AIM OF THE TASK ->
Please give an exact transcription of the lines below, from the one that contains "With twenty-six finalists in 2026, the" to the very last, with no other lines.

Collected data
....................
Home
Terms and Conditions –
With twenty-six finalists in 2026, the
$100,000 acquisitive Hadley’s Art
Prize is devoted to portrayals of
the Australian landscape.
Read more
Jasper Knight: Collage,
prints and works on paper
....................
EXERCISE OUTPUT ->
With twenty-six finalists in 2026, the
$100,000 acquisitive Hadley’s Art
Prize is devoted to portrayals of
the Australian landscape.
Read more
Jasper Knight: Collage,
prints and works on paper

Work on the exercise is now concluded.